En toile de fond, on trouve tout un panel de personnages secondaires absolument géniaux. Les auteurs gomment les limites entre bons et méchants. Tous les personnages ont cette ambivalence que j'adore retrouver en fantasy : des héros peu scrupuleux, des "méchants" campés par une bande d'ados surdoués en mal de reconnaissance finalement assez similaires à ce qu'aurait pu devenir les héros s'ils avaient fait d'autres choix. Chaque camp a ses raisons plus ou moins valables et on en vient à s'attacher à certains aspects de ces personnalités d'écorchés vifs : l'inventivité d'Eldée, la fragilité de Noélien... et Loulou est un personnage que j'ai adoré. Elsy est une sacrée emmerdeuse mais ses failles craquellent le vernis de l'ambition et la rendent terriblement attachiante, comme Elodianne (même si elle est un peu moins développée). Dans le rang des alliés comme des ennemis, on ne peut s'empêcher de s'attacher à tout ce petit monde. Damnis et Teliam veillent sur le tout et créent du liant à l'ensemble, chacun à leur manière. Sans oublier le bestiaire génialissime : entre rebuts, blasphèmes et asparences vous serez servis comme jamais.
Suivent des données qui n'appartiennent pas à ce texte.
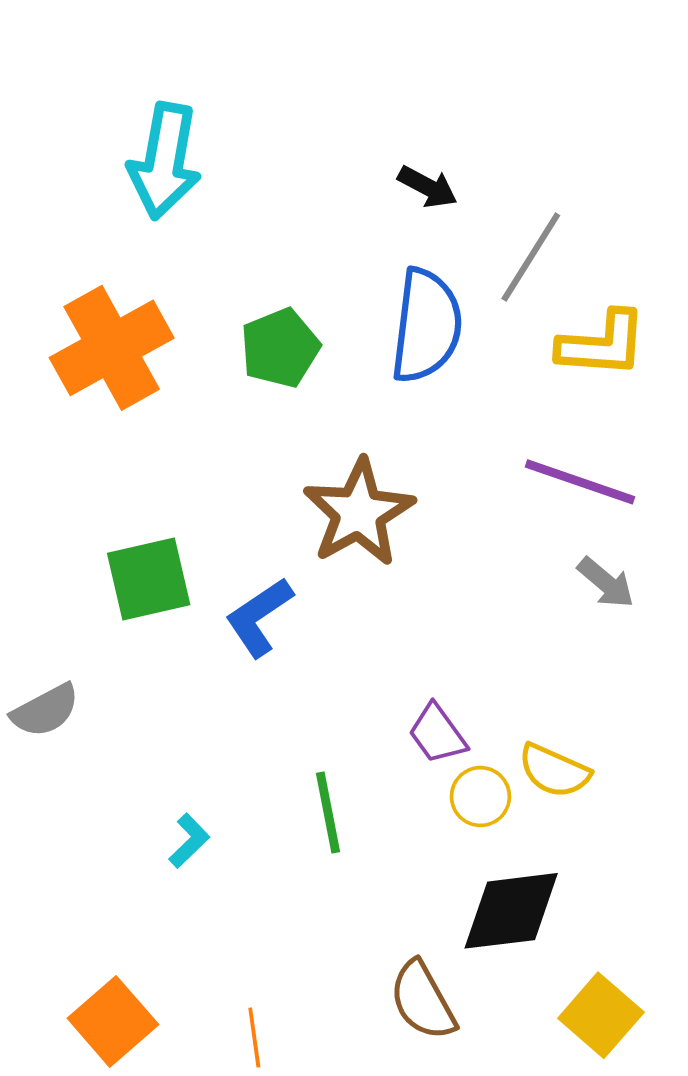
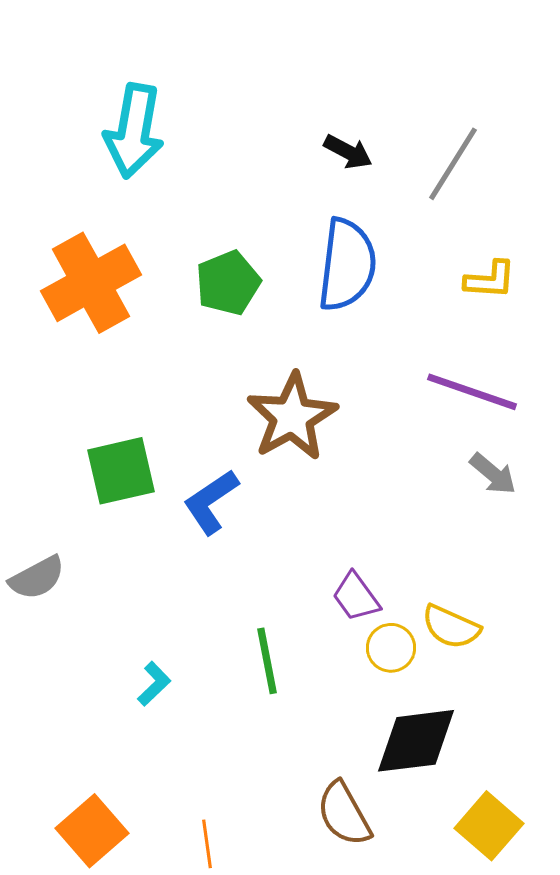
gray line: (531, 257) -> (453, 164), moved
yellow L-shape: (602, 344) -> (490, 280), size x0.7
L'intrigue est émaillée de petits rappels historiques bienvenus, de souvenirs éclairants qui permettent de raccrocher les wagons dans cet univers tentaculaire aux multiples visages. Mes scènes préférées sont les souvenirs d'enfance communs d'Elsy et Elo, la bataille de Lazirac sur les différents plans, le mystère autour du personnage de Teliam.
Je tiens à préciser pour les âmes sensibles que certaines scènes sont assez gores et violentes. Mais l'ambiance sombre de l'histoire est vraiment réussie.
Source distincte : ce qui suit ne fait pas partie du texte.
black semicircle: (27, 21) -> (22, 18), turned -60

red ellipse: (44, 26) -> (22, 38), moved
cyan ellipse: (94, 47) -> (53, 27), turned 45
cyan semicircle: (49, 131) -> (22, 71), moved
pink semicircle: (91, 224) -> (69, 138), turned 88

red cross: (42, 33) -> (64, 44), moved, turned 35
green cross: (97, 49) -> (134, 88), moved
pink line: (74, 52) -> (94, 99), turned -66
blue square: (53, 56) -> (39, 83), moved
C'est une histoire pour ceux qui aiment ne pas avoir toutes les réponses et laisser une part d'imagination, car tous les mystères sont loin d'être éclaircis à la fin de ce livre mais l'ouverture laisse présagée une suite... (s'il vous plait ?!!!), on aurait envie de retrouver la petite bande dans une nouvelle mission périlleuse et en apprendre plus sur le passé de chacun et leurs liens : j'adorerai découvrir en détails comme Elsy a rencontré Ohya par exemple, pour ne citer que ça.
Comme tous mes coups de coeur, j'ai du mal à conclure mon avis, si ce n'est un conseil pour les amateurs de fantasy sombre, de monstres totalement inédits, d'intrigue politique et religieuse en sous-main, d'héros loin d'être héroïques et de méchants qui ont leurs raisons ; lisez ce livre et éclatez vous à arpenter Mirinar, côté réalité ou côté monde-miroir, vous trouverez forcément une cause à suivre et si y'a un peu de 'velle à se faire, pourquoi pas !!